Prima parte.

Per quanto insistessi, domande su domande, la risposta che ottenevo era sempre la stessa.. “non lo conosco, non so chi sia, non l’ho mai visto…”. Data la risposta così eloquente non potevo fare a meno di chiedermi se il tizio che era seduto li, di fronte a me, fosse messo al corrente di quello che avrebbe dovuto sapere e che forse non sapeva. Forse.
Mi chiedevo, mentre lo osservavo, se un uomo occupante una posizione come la sua, come mai non sapesse determinati argomenti della sua società, in particolare i rapporti con il Signor Tal dei Tali.
Era possibile questo?
Era possibile che per ogni domanda che gli veniva rivolta, da me o dal mio assistente, la risposta fosse sempre quella? Quella stretta sequenza di “non…”, sempre uguale…
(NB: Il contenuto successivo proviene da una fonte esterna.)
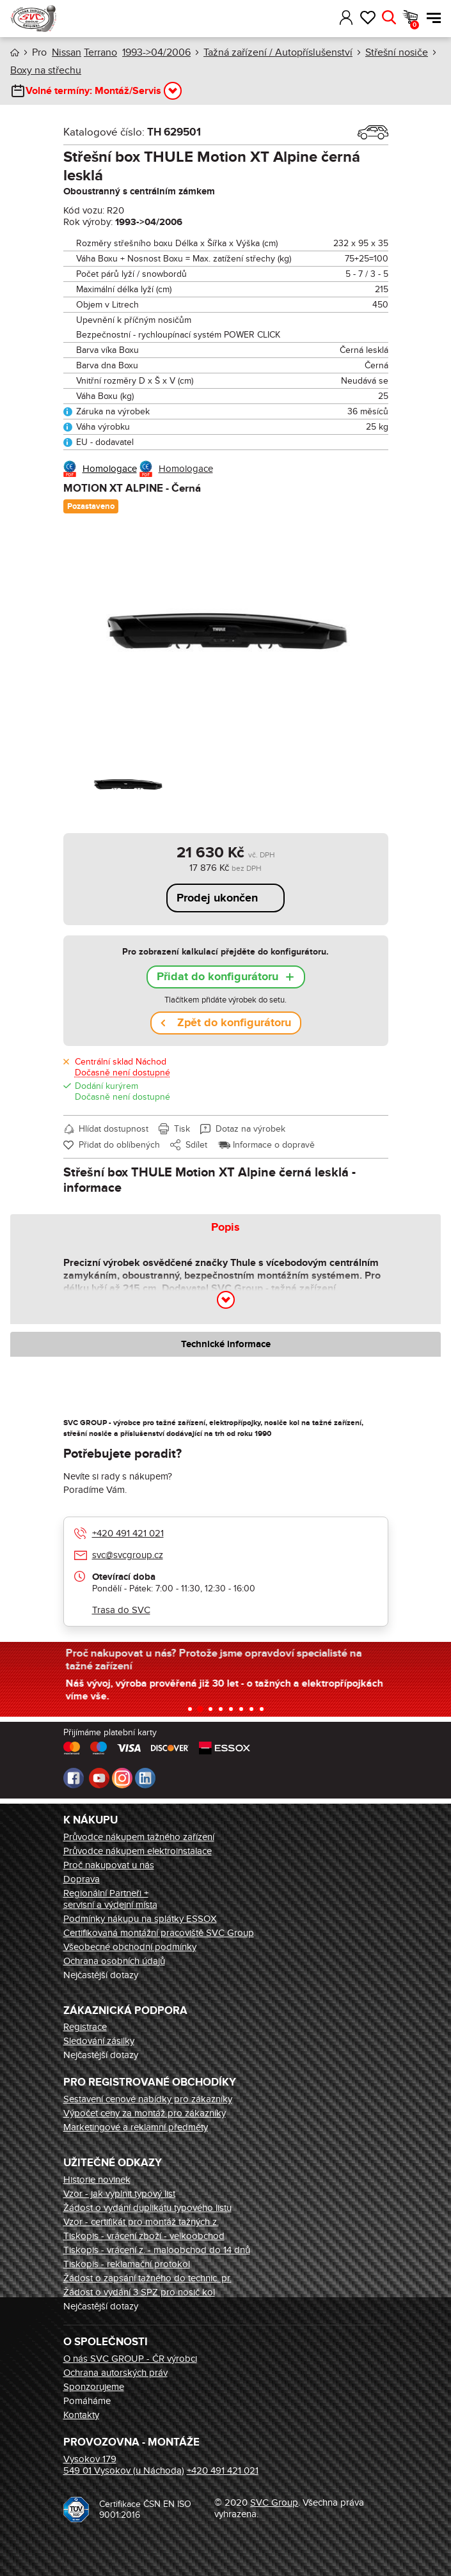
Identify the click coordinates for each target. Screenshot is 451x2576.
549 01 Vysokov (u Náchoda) (123, 2470)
Procedevamo sempre allo stesso modo io e il Signor F, io facevo quello buono, lui il cattivo… prima parlavo io, cercavo di catturare la benevolenza del malcapitato, mettendolo a suo agio, dando tempo al tempo. F, invece, stava li per i fatti suoi. Osservava. Non apriva bocca fin quando non gli facevo un gesto; d’altra parte era un bene che non aprisse bocca, il suo linguaggio stentato lo faceva apparire quasi come un troglodita, ma posso assicurare che la sua bontà d’animo era superiore allo sviluppo medio di ogni altro essere umano. E guardare F silenzioso, metteva paura. Ed era un bene che fosse sempre con me nella stanza quadrata.
Chi capitava con noi due non aveva scampo… o con le buone o con le cattive, prima o poi parlava.
Io odiavo il poi, preferivo il prima: si aveva modo di tornare presto a casa, tempo in più per sbrigare mille altre faccende, domestiche e non. I Capi erano d’accordo: eravamo pagati solo per un “colloquio” al giorno, 8 ore al giorno, niente sconti sull’orario, gli straordinari erano visti come mancanza di efficienza, quasi inettitudine, quasi che gli 8 anni vissuti alla scuola di formazione, per poi uscirne come primi allievi, fossero del tutto “persi”. Bastava ritrovarli però guardando F, lui non era tra i primi degli allievi, eppure occupava un posto ambito da molti, ma lo occupava da prima della Riforma Settembrina.
Il Signor Tal dei Tali stava ancora li, fermo, seduto comodamente su una sedia di emergenza, un vecchio tronco recuperato dall’ufficio accanto. La sedia precedente era messa in un angolo, rotta, spezzata in due, non era bella da vedere, non credo facesse un bell’effetto su chi la vedesse, di certo non aiutava a raccogliere interiormente. Dava un piccolo senso di paura, terrore. Potevano pensare che fosse toccato a qualcuno averla rotta sulla testa. Ma era stato solo un incidente, soltanto un incidente. La tenevamo li… rientrava nel piano che io ed F avevamo elaborato per far parlare i nostri “amici” che non volevano parlare. E alla fine parlavano. Tutti.
Fermo, seduto, grondava sudore. La sua fronte spaziosa sembrava un piccolo lago. O forse uno stagno.